## Data Analysis and preprocessing

In this notebook we will try to understand the dataset and preprocess it to be used for further use, means training the ML and DL models on top of this.

In [1]:
# !pip install numpy pandas matplotlib seaborn sklearn nltk 

#### Imports

In [22]:
from pathlib import Path

import numpy as np
import pandas as pd
import matplotlib.pyplot as plt
import seaborn as sns

from time import time

import warnings
warnings.filterwarnings("ignore")

#### Loading train and test dataset

In [23]:
dataset_dir = Path("../dataset")
train_dataset_path = dataset_dir/"train.csv"
test_dataset_path = dataset_dir/"test.csv"

In [24]:
# load train and test dataset
train = pd.read_csv(open(train_dataset_path,"r"), header=None)
test = pd.read_csv(open(test_dataset_path,"r"), header=None)
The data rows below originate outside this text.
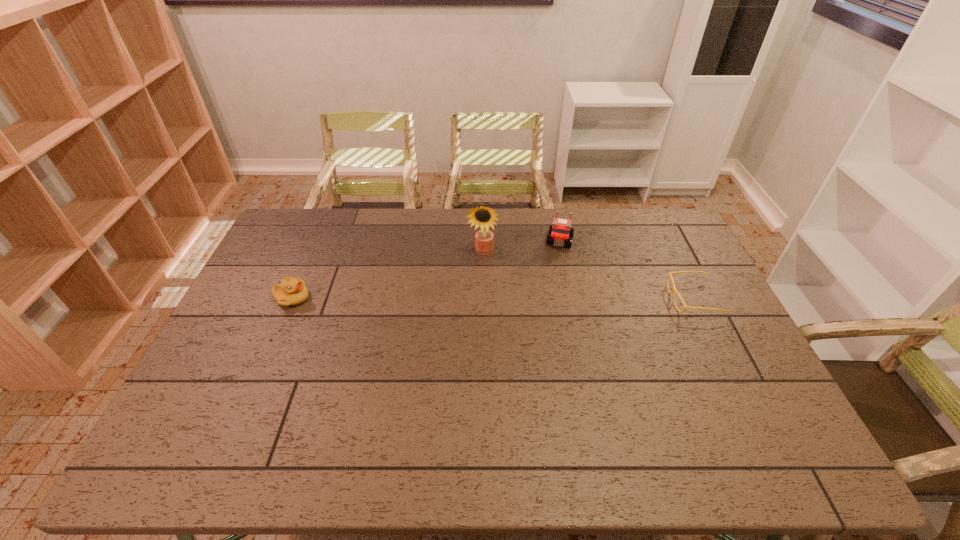 Identify the location of vacant space on the desktop that is between the third tallest object and the shortest object and is positioned on the face of the third object from right to left. The width and height of the screenshot is (960, 540). (472, 299).

You are a GUI agent. You are given a task and a screenshot of the screen. Output one action in this format:
    pyautogui.click(x=<x>, y=<y>)
    Task: Click on the vacant spot on the desktop that is between the leftmost object and the spectacles and is positioned on the front-facing side of the third shortest object
    
    Given the screenshot: What is the action you would take?
    pyautogui.click(x=548, y=299) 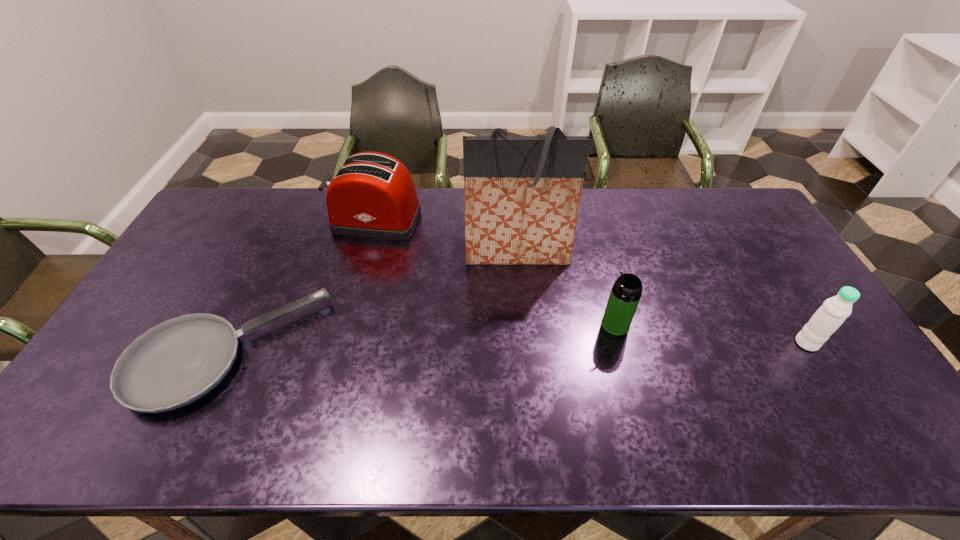 You are a GUI agent. You are given a task and a screenshot of the screen. Output one action in this format:
    pyautogui.click(x=<x>, y=<y>)
    Task: Click on the vacant region located from the spout of the fourth object from left to right
    The width and height of the screenshot is (960, 540).
    Given the screenshot: What is the action you would take?
    pyautogui.click(x=573, y=325)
#### Preprocess TRAIN dataset

In [25]:
# head of the dataset
train.head()

Unnamed: 0,0,1,2,3,4,5
0,0,1467810369,Mon Apr 06 22:19:45 PDT 2009,NO_QUERY,_TheSpecialOne_,"@switchfoot http://twitpic.com/2y1zl - Awww, t..."
1,0,1467810672,Mon Apr 06 22:19:49 PDT 2009,NO_QUERY,scotthamilton,is upset that he can't update his Facebook by ...
2,0,1467810917,Mon Apr 06 22:19:53 PDT 2009,NO_QUERY,mattycus,@Kenichan I dived many times for the ball. Man...
3,0,1467811184,Mon Apr 06 22:19:57 PDT 2009,NO_QUERY,ElleCTF,my whole body feels itchy and like its on fire
4,0,1467811193,Mon Apr 06 22:19:57 PDT 2009,NO_QUERY,Karoli,"@nationwideclass no, it's not behaving at all...."


In [26]:
train.tail()

Unnamed: 0,0,1,2,3,4,5
1599995,4,2193601966,Tue Jun 16 08:40:49 PDT 2009,NO_QUERY,AmandaMarie1028,Just woke up. Having no school is the best fee...
1599996,4,2193601969,Tue Jun 16 08:40:49 PDT 2009,NO_QUERY,TheWDBoards,TheWDB.com - Very cool to hear old Walt interv...
1599997,4,2193601991,Tue Jun 16 08:40:49 PDT 2009,NO_QUERY,bpbabe,Are you ready for your MoJo Makeover? Ask me f...
1599998,4,2193602064,Tue Jun 16 08:40:49 PDT 2009,NO_QUERY,tinydiamondz,Happy 38th Birthday to my boo of alll time!!! ...
1599999,4,2193602129,Tue Jun 16 08:40:50 PDT 2009,NO_QUERY,RyanTrevMorris,happy #charitytuesday @theNSPCC @SparksCharity...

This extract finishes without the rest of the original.